# Burton Ale Yeast



## ricardo (22/3/15)

Used this yeast for the first time yesterday on a porter. I had read that this yeast was top cropping so put a blow off tube on, this morning i took a look to find yeast quite vigorously coming out of the tube into the water. Obviously this is very active but is it bad to be losing all this yeast, will my fermentation stall due to a lack of yeast in the wort. I pitched a 1.2 liter starter into 22 liters of wort and the fermenter holds 30 liters.


----------



## Dan Pratt (22/3/15)

I too used that same yeast for a porter the other week with 20lts into a 30lts FV, no blow off tube and the krausen was about 4 inches from the top, no worries.

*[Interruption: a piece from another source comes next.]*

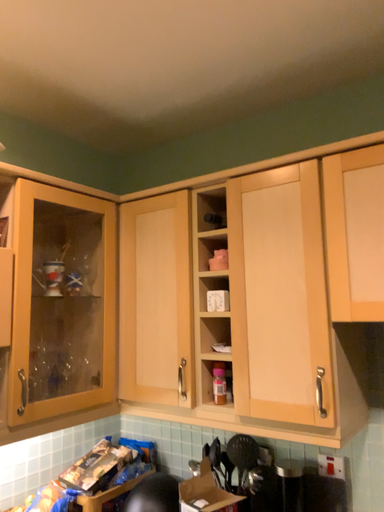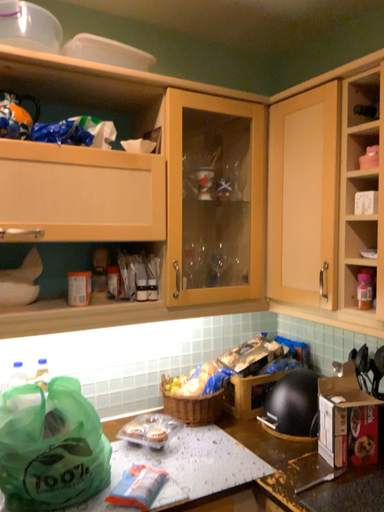 Question: How did the camera likely rotate when shooting the video?

Choices:
 (A) rotated right
 (B) rotated left

Answer: (B) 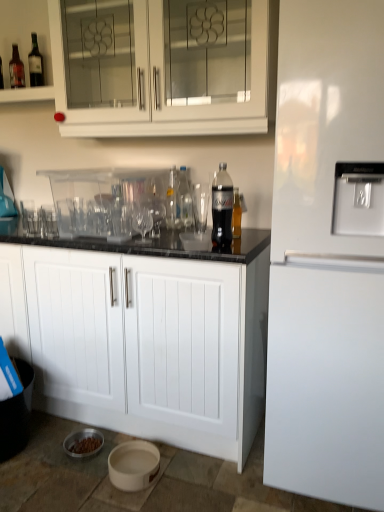 At what (x,y) coordinates should I click in order to perform the action: click on free space in front of clear glass wine glass at center, the second wine glass in the left-to-right sequence. Please return your answer as a coordinate pair (x, y). Looking at the image, I should click on click(x=145, y=244).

As for the yeast finishing the job, if its overflowing then you have more than enough to do job.

in hind site I should of kept the yeast cake for a black IPA.....


----------



## ricardo (22/3/15)

that's good to hear, hopefully nothing to worry about


----------



## ricardo (24/3/15)

Hi Pratty

how quickly did you find this yeast finishes the job? I know you shouldn't monitor by airlock activity but this seems dead already after 3 days, will take a reading later but just curious. Obviously i'll leave it on the yeast cake for a few weeks to clean up


----------



## ricardo (24/3/15)

just took a reading and this is at 1.020 after 3 days so well on the way


----------



## Dan Pratt (24/3/15)

Took about 3 or 4 days from memory. Left it for another 4days to clean up before cold crashing.


----------



## mofox1 (12/6/15)

Consistently getting 80%+ attenuation with this beauty of a yeast. Which is not a bad thing, it's made 4 excellent batches so far (and after the first I knew what to expect).

My Janet's Brown went from 1.062 to 1.012... a bigger stout went from 1.080 to 1.016, similar story with the two other brews.

Why the heck do white labs say 69 - 75% attenuation? Seems a big gap, especially since I would expect to hit the lower end of the expected range (I don't use O2, I just shake the crap out the cube to aerate)... Yeast starter is usually 0.5L - 1L, decanted and stepped up to 2 - 2.5L.

Anyone else getting higher than expected attenuation?


----------